Quand j’ai acheté ce livre en librairie, mon attention avait été retenue tout d’abord par le titre du roman, puis par la table des matières qui égrène les titres de ses 68 chapitres, ainsi que par la liste des films, livres et sites consacrés au cinéma que l’auteur nous propose à la fin du roman. J’avais déjà lu trois romans de Francis Dannemark, qui m’avaient tous plu.

Si les premières pages m’ont paru déroutantes, avec quelque chose d’indéfinissable qui au début me dérangeait, une certaine distance peut-être, au contraire peu à peu un rythme s’est installé, fondé sur une succession de chapitres courts, les mêmes moments de la semaine qui reviennent tour à tour, une météo capricieuse faite d’épisodes neigeux successifs … jusqu’à rendre ce roman très attachant. Il était devenu pour moi comme une petite musique rassurante, dont j’aurais aimé qu’elle déroule ses notes pour de longues soirées encore.

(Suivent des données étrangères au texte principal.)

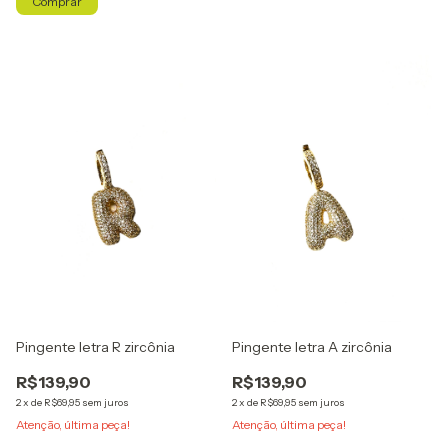
Pingente letra R zircônia
Pingente letra A zircônia
R$139,90
R$139,90
2
x
de
R$69,95
sem juros
2
x
de
R$69,95
sem juros
Atenção, última peça!
Atenção, última peça!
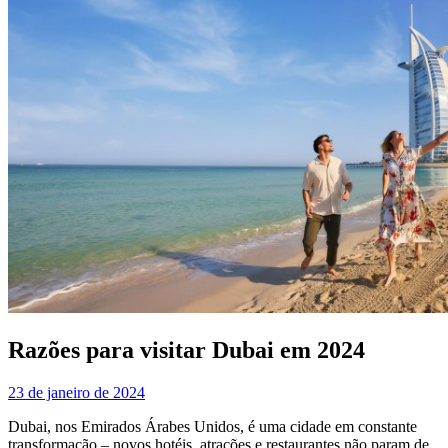
Razões para visitar Dubai em 2024
23 de janeiro de 2024
Dubai, nos Emirados Árabes Unidos, é uma cidade em constante
transformação – novos hotéis, atrações e restaurantes não param de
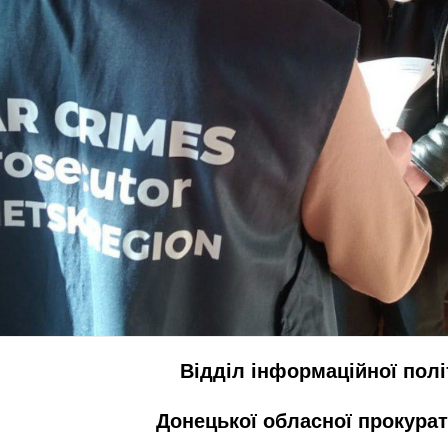
ормаційної політи
бласної прокурату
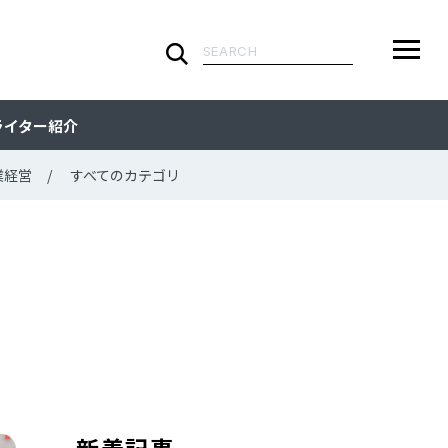
検
索:
ARTICLE
メ
検
検
ライター紹介
ニ
索
索:
すべての記事
CATEGORY
ュ
業経営
すべてのカテゴリ
ー
カテゴリで探す
TAG
一
覧
タグで探す
WRITER
ライターで探す
FEATURE
特集
MOVIE
動画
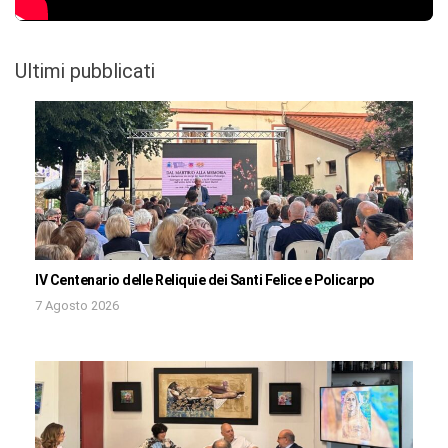
Ultimi pubblicati
IV Centenario delle Reliquie dei Santi Felice e Policarpo
7 Agosto 2026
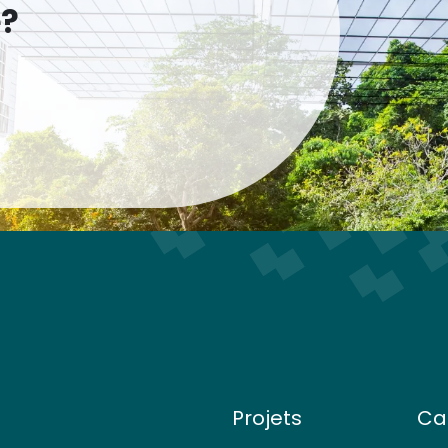
e?
Projets
Ca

La véritable vie amoureuse de mes amies en ce moment précis est en effet un livre plein de charme, où l’évocation poétique de la météo capricieuse de Bruxelles réussit même à donner de la légèreté au temps qu’il fait en Belgique. On retiendra surtout de ce roman une atmosphère chaleureuse, une simplicité qui nous laisse entendre que le bonheur est peut-être niché dans les conversations, dans l’amitié, et dans la culture en ce qu’elle est un prétexte à partager avec les autres. Et une jolie histoire qui apporte finalement de bonnes nouvelles, avec le retour du soleil !

 

La véritable vie amoureuse de mes amies en ce moment précis, Francis Dannemark, Robert Laffont, 2012, 471 p.

 

7ème et avant-dernière lecture dans le cadre du mois belge d’Anne et Mina.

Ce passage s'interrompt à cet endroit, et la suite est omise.